E se o grande promotor do impeachment decidir abrir a boca a respeito do vice-presidente que promoveu à Presidência interina? 
 
por Mauricio Dias
 


Antonio Cruz / Agência Brasil // Eduardo Cunha e Michel Temer em novembro


Brasília, em recesso parlamentar, reduziu as possibilidades de circulação das banais intrigas políticas. A capital do País, no entanto, aguarda ansiosa a chegada de agosto, que, no calendário da República, é considerado o mais cruel dos meses. Justificam essa referência, entre outras coisas, o suicídio de Getúlio Vargas, em 1954, e a renúncia de Jânio Quadros à Presidência, em 1961.

Agosto rapidamente aproxima-se com dois problemaços na pauta.

Um deles é o impeachment, sem crime, contra Dilma Rousseff, temporariamente afastada do governo. O impedimento na verdade é um golpe ainda não consolidado. Os golpistas tentam anular 54 milhões de votos que reelegeram a presidenta, em 2014.

O segundo problema é o julgamento do deputado Eduardo Cunha, afastado temporariamente do mandato por decisão do Supremo Tribunal Federal.
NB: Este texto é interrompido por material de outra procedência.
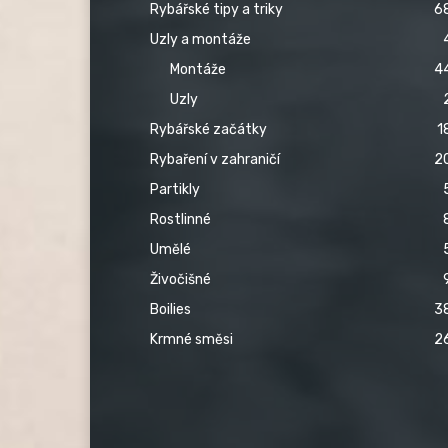
Rybářské tipy a triky
6
Uzly a montáže
Montáže
4
Uzly
Rybářské začátky
1
Rybaření v zahraničí
2
Partikly
Rostlinné
Umělé
Živočišné
Boilies
3
Krmné směsi
2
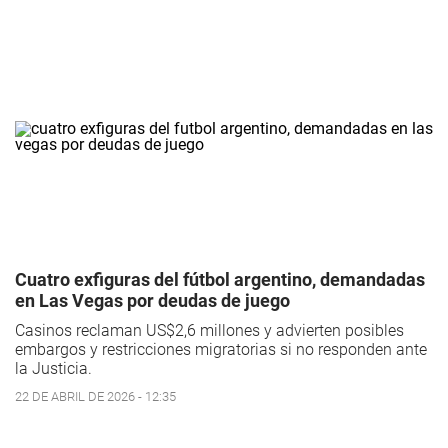
Cuatro exfiguras del fútbol argentino, demandadas
en Las Vegas por deudas de juego
Casinos reclaman US$2,6 millones y advierten posibles
embargos y restricciones migratorias si no responden ante
la Justicia.
22 DE ABRIL DE 2026 - 12:35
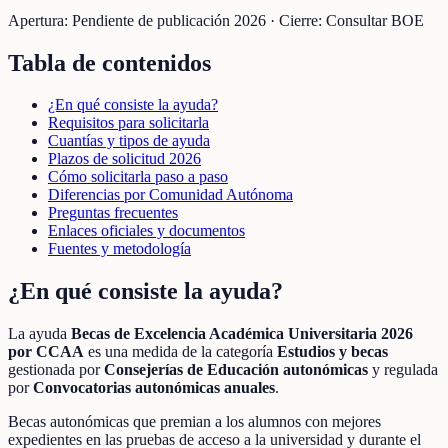
Apertura:
Pendiente de publicación 2026
·
Cierre:
Consultar BOE
Tabla de contenidos
¿En qué consiste la ayuda?
Requisitos para solicitarla
Cuantías y tipos de ayuda
Plazos de solicitud 2026
Cómo solicitarla paso a paso
Diferencias por Comunidad Autónoma
Preguntas frecuentes
Enlaces oficiales y documentos
Fuentes y metodología
¿En qué consiste la ayuda?
La ayuda
Becas de Excelencia Académica Universitaria 2026
por CCAA
es una medida de la categoría
Estudios y becas
gestionada por
Consejerías de Educación autonómicas
y regulada
por
Convocatorias autonómicas anuales
.
Becas autonómicas que premian a los alumnos con mejores
expedientes en las pruebas de acceso a la universidad y durante el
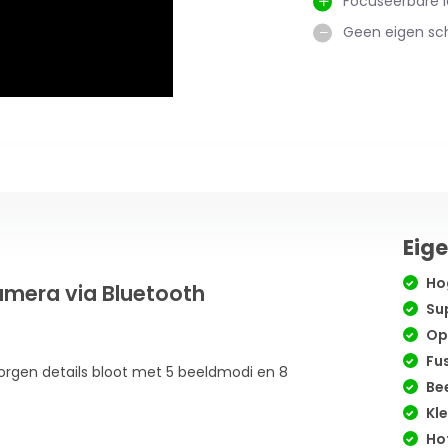
Focuseerbare 
Geen eigen s
Eig
Hog
mera via Bluetooth
Sup
Op
Fus
orgen details bloot met 5 beeldmodi en 8
Bee
Kle
Hot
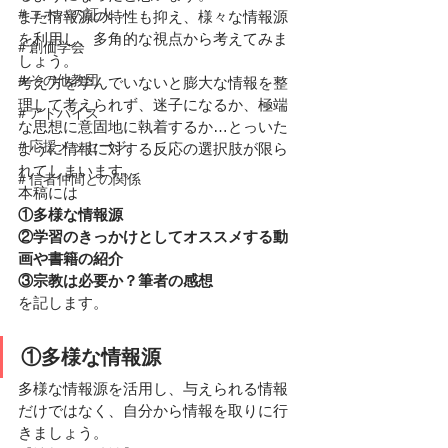
＃エホバの証人
また情報源の特性も抑え、様々な情報源
を利用し、多角的な視点から考えてみま
＃創価学会
しょう。
＃その他教団
考え方を学んでいないと膨大な情報を整
理して考えられず、迷子になるか、極端
＃アドバイス
な思想に意固地に執着するか…とっいた
＃応援メッセージ
ように情報に対する反応の選択肢が限ら
れてしまいます。
＃信者仲間との関係
本稿には
①多様な情報源
②学習のきっかけとしてオススメする動
画や書籍の紹介
③宗教は必要か？筆者の感想
を記します。
①多様な情報源
多様な情報源を活用し、与えられる情報
だけではなく、自分から情報を取りに行
きましょう。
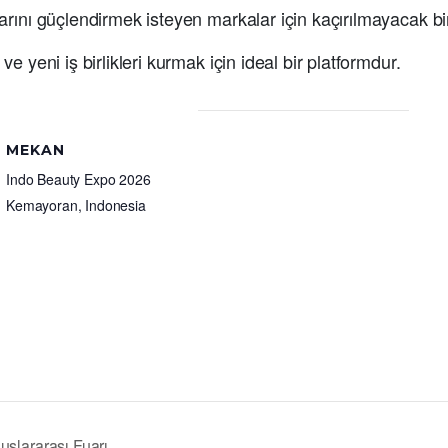
ını güçlendirmek isteyen markalar için kaçırılmayacak bir 
yeni iş birlikleri kurmak için ideal bir platformdur.
MEKAN
Indo Beauty Expo 2026
Kemayoran
,
Indonesia
uslararası Fuarı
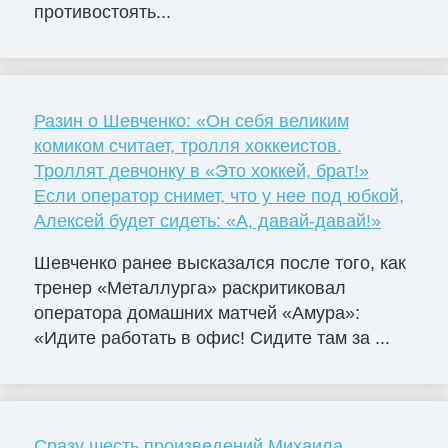
противостоять...
Разин о Шевченко: «Он себя великим
комиком считает, тролля хоккеистов.
Троллят девчонку в «Это хоккей, брат!»
Если оператор снимет, что у нее под юбкой,
Алексей будет сидеть: «А, давай-давай!»
Шевченко ранее высказался после того, как
тренер «Металлурга» раскритиковал
оператора домашних матчей «Амура»:
«Идите работать в офис! Сидите там за ...
Сразу шесть произведений Михаила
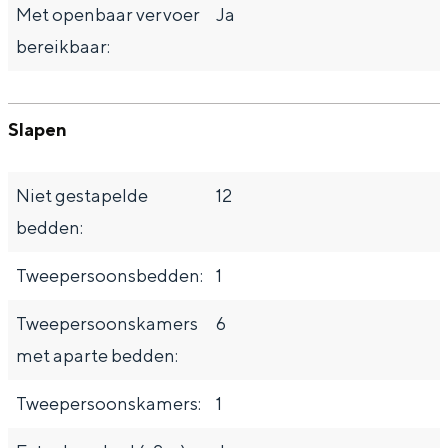
Met openbaar vervoer
Ja
bereikbaar:
Slapen
Niet gestapelde
12
bedden:
Tweepersoonsbedden:
1
Tweepersoonskamers
6
met aparte bedden:
Tweepersoonskamers:
1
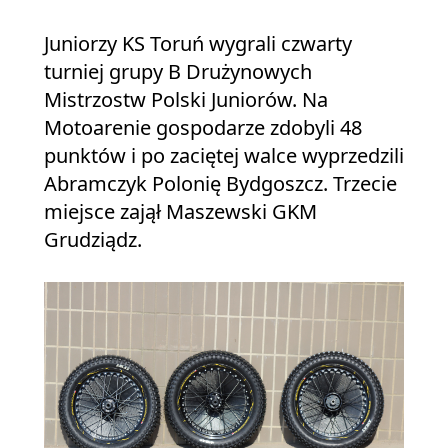
Juniorzy KS Toruń wygrali czwarty
turniej grupy B Drużynowych
Mistrzostw Polski Juniorów. Na
Motoarenie gospodarze zdobyli 48
punktów i po zaciętej walce wyprzedzili
Abramczyk Polonię Bydgoszcz. Trzecie
miejsce zajął Maszewski GKM
Grudziądz.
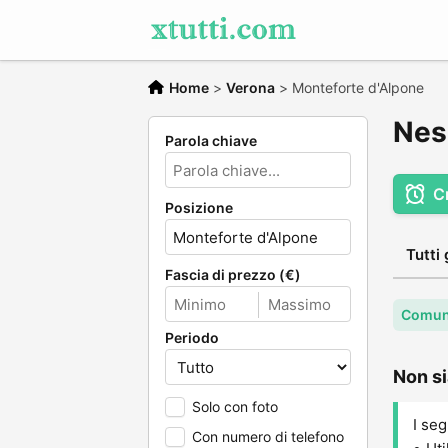
Home
>
Verona
>
Monteforte d'Alpone
Nes
Parola chiave
C
Posizione
Tutti 
Fascia di prezzo (€)
Comun
Periodo
Non si
Solo con foto
I seg
Con numero di telefono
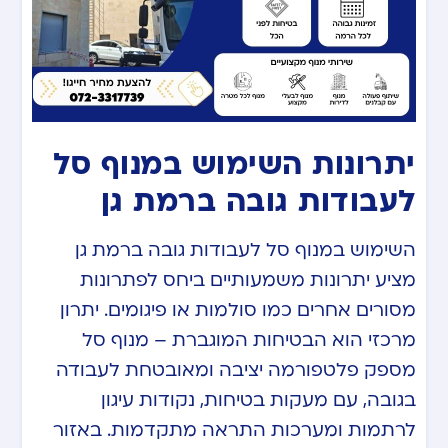
יתרונות השימוש במנוף סל
לעבודות גובה ברמת גן
השימוש במנוף סל לעבודות גובה ברמת גן
מציע יתרונות משמעותיים ביחס לפתרונות
מסורים אחרים כמו סולמות או פיגומים. יתרון
מרכזי הוא הבטיחות המוגברת – מנוף סל
מספק פלטפורמה יציבה ומאובטחת לעבודה
בגובה, עם מעקות בטיחות, נקודות עיגון
לרתמות ומערכות התראה מתקדמות. באזור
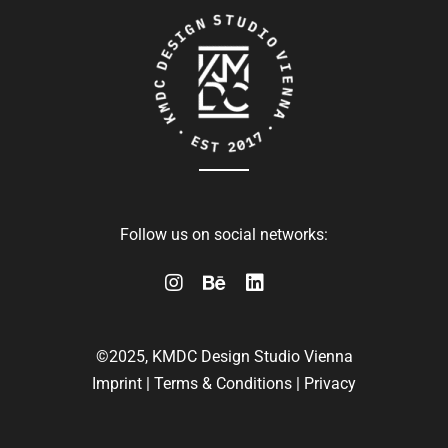
Follow us on social networks:
©2025, KMDC Design Studio Vienna
Imprint
|
Terms & Conditions
|
Privacy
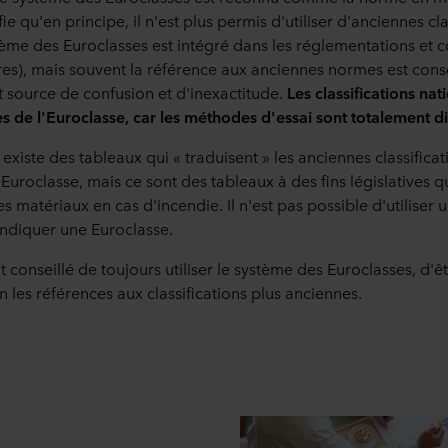
ie qu'en principe, il n'est plus permis d'utiliser d'anciennes cla
stème des Euroclasses est intégré dans les réglementations et
res), mais souvent la référence aux anciennes normes est cons
t source de confusion et d'inexactitude.
Les classifications nat
s de l'Euroclasse, car les méthodes d'essai sont totalement di
l existe des tableaux qui « traduisent » les anciennes classifica
uroclasse, mais ce sont des tableaux à des fins législatives qu
 matériaux en cas d'incendie. Il n'est pas possible d'utiliser u
ndiquer une Euroclasse.
t conseillé de toujours utiliser le système des Euroclasses, d'ê
 les références aux classifications plus anciennes.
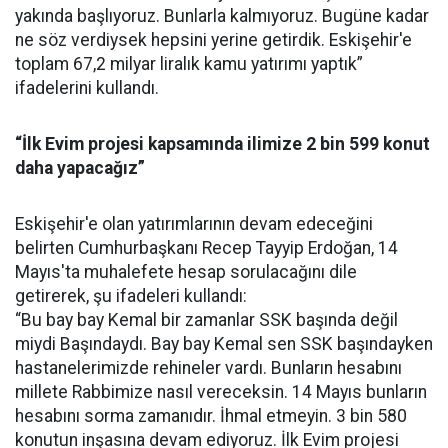
yakında başlıyoruz. Bunlarla kalmıyoruz. Bugüne kadar
ne söz verdiysek hepsini yerine getirdik. Eskişehir'e
toplam 67,2 milyar liralık kamu yatırımı yaptık”
ifadelerini kullandı.
“İlk Evim projesi kapsamında ilimize 2 bin 599 konut
daha yapacağız”
Eskişehir'e olan yatırımlarının devam edeceğini
belirten Cumhurbaşkanı Recep Tayyip Erdoğan, 14
Mayıs'ta muhalefete hesap sorulacağını dile
getirerek, şu ifadeleri kullandı:
“Bu bay bay Kemal bir zamanlar SSK başında değil
miydi Başındaydı. Bay bay Kemal sen SSK başındayken
hastanelerimizde rehineler vardı. Bunların hesabını
millete Rabbimize nasıl vereceksin. 14 Mayıs bunların
hesabını sorma zamanıdır. İhmal etmeyin. 3 bin 580
konutun inşasına devam ediyoruz. İlk Evim projesi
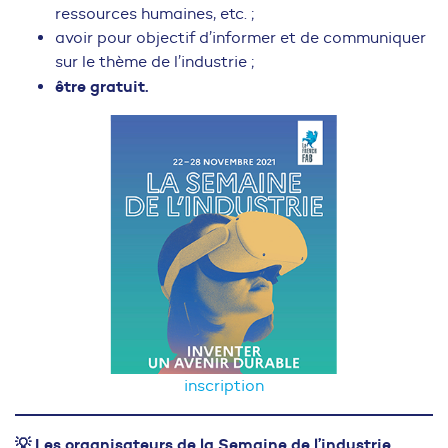
ressources humaines, etc. ;
avoir pour objectif d’informer et de communiquer
sur le thème de l’industrie ;
être gratuit.
inscription
💡 Les organisateurs de la Semaine de l’industrie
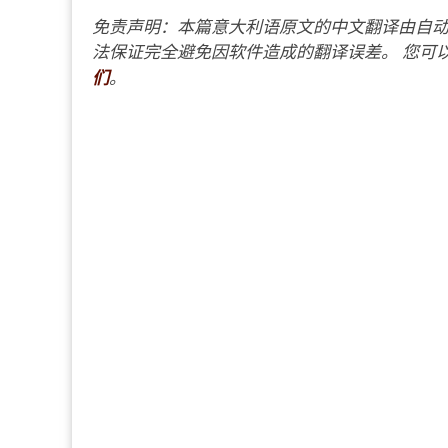
免责声明：本篇意大利语原文的中文翻译由自动
法保证完全避免因软件造成的翻译误差。 您可以
们
。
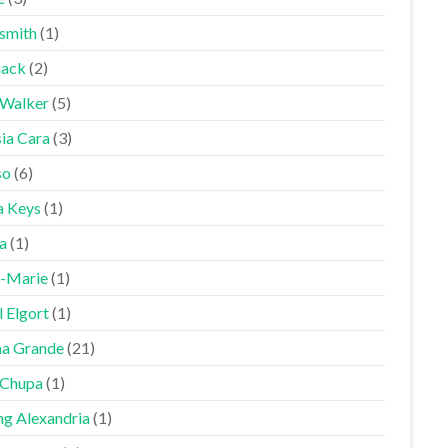
smith
(1)
jack
(2)
 Walker
(5)
sia Cara
(3)
so
(6)
a Keys
(1)
a
(1)
-Marie
(1)
 Elgort
(1)
na Grande
(21)
Chupa
(1)
ng Alexandria
(1)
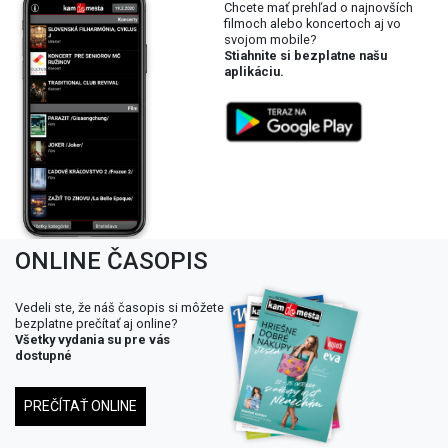
Chcete mať prehľad o najnovších
filmoch alebo koncertoch aj vo
svojom mobile?
Stiahnite si bezplatne našu
aplikáciu.
ONLINE ČASOPIS
Vedeli ste, že náš časopis si môžete
bezplatne prečítať aj online?
Všetky vydania su pre vás
dostupné
PREČÍTAŤ ONLINE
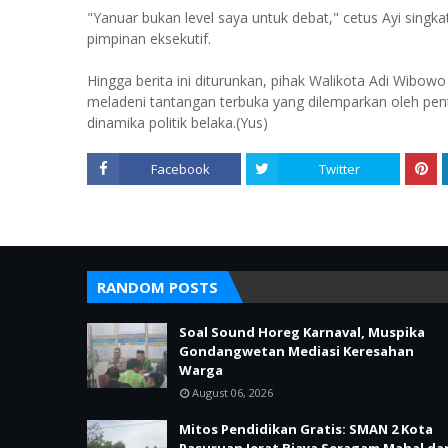
"Yanuar bukan level saya untuk debat," cetus Ayi singk
pimpinan eksekutif.
Hingga berita ini diturunkan, pihak Walikota Adi Wibo
meladeni tantangan terbuka yang dilemparkan oleh pen
dinamika politik belaka.(Yus)
Facebook
Twitter
RANDOM POSTS
Soal Sound Horeg Karnaval, Muspika
Gondangwetan Mediasi Keresahan
Warga
August 06, 2026
Mitos Pendidikan Gratis: SMAN 2 Kota
Pasuruan Jerat Biaya Seragam Mahal da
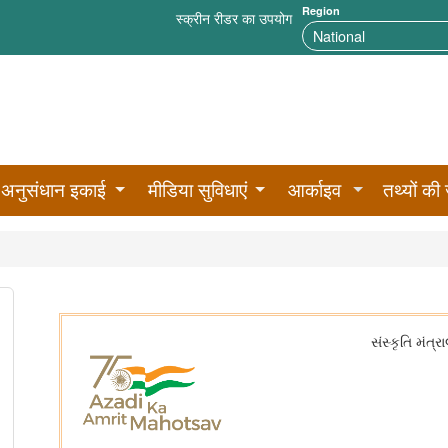
Region
स्क्रीन रीडर का उपयोग
अनुसंधान इकाई
मीडिया सुविधाएं
आर्काइव
तथ्यों की 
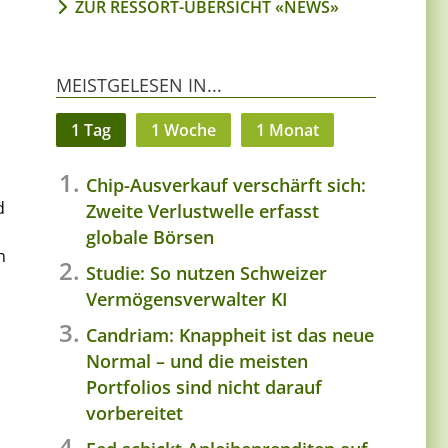
ZUR RESSORT-ÜBERSICHT «NEWS»
MEISTGELESEN IN...
1 Tag
1 Woche
1 Monat
Chip-Ausverkauf verschärft sich:
d
Zweite Verlustwelle erfasst
n
globale Börsen
n
Studie: So nutzen Schweizer
Vermögensverwalter KI
Candriam: Knappheit ist das neue
Normal – und die meisten
Portfolios sind nicht darauf
vorbereitet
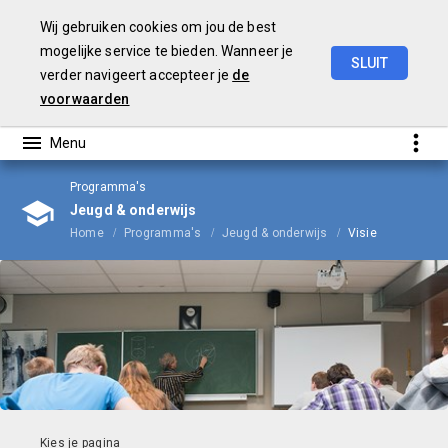
Wij gebruiken cookies om jou de best
mogelijke service te bieden. Wanneer je
SLUIT
verder navigeert accepteer je
de
Begroting
2024
voorwaarden
Programma's
Jeugd & onderwijs
Home
Programma's
Jeugd & onderwijs
Visie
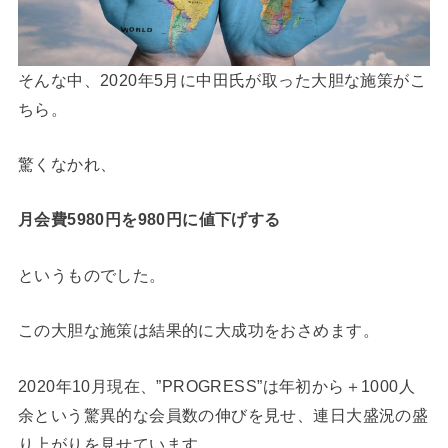
そんな中、2020年5月に中田氏が取った大胆な施策がこ
ちら。
驚くなかれ、
月会費5980円を980円に値下げする
というものでした。
この大胆な施策は結果的に大成功をおさめます。
2020年10月現在、”PROGRESS”は年初から＋1000人
余という驚異的な会員数の伸びを見せ、連日大盛況の盛
り上がりを見せています。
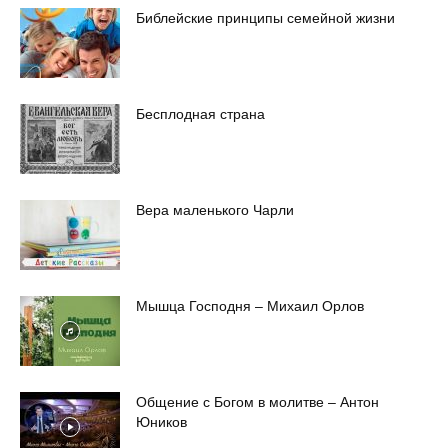
Библейские принципы семейной жизни
Бесплодная страна
Вера маленького Чарли
Мышца Господня – Михаил Орлов
Общение с Богом в молитве – Антон
Юников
Cunha já é réu no STF. Lá responde a vários processos. Entre eles, o de comandar grande derrame de dinheiro sujo no universo político-partidário, entre outros crimes. Por ter mentido aos deputados, na CPI da Petrobras, ao garantir que não tinha dinheiro fora do País, ele tropeçou na inverdade. Por isso foi condenado na Comissão de Ética da Câmara.

Posteriormente renunciou à presidência da Casa para tentar poupar o mandato. Errou a manobra. Vai ser degolado pelos próprios pares em sessão marcada para a segunda quinzena de agosto.

Dilma e Cunha, por razões bem diferentes, projetam um período de muitos receios para o presidente interino, Michel Temer.

Os movimentos de resistência adotados por Dilma ao longo das viagens por vários estados, quando prega contra o golpe, perturbam as noites de sono de Temer.

Os números governam essa questão do afastamento dela. Na Comissão Especial do Senado, onde é julgada, Dilma pode alcançar os 27 votos dos 81 senadores e voltar a governar.

A chegada de Temer à interinidade presidencial, sem voto e sem apoio dos movimentos sociais, foi determinada pelas ações iniciais de Eduardo Cunha, já então no exercício da presidência da Câmara dos Deputados.

Ao iniciar a vida parlamentar, Cunha parecia uma figura inexplicável, ou indecifrável. Após quatro mandatos consecutivos na Câmara dos Deputados, a imagem dele no mundo político é explicada por meio de um punhado de adjetivos: audaz, astuto, nefasto, ousado, rancoroso. Marcadamente silencioso. Implacável com os adversários, sempre mostrou uma lealdade canina com os aliados. Alguns deles, cúmplices.

A vida, no entanto, é escrava das circunstâncias. Após ser alcançado pelo braço da Operação Lava Jato, Cunha, um evangélico que mistura religião e política, está ameaçado de ser banido do paraíso. Mais do que isso. A mulher e a filha podem ir junto. As duas estão enroladas nas tramas armadas pelo marido e pai.

Com esse trunfo, o juiz Sergio Moro pode ter estabelecido um jogo de paciência. Talvez já percebido por Cunha. E se ele falar, Michel Temer dança.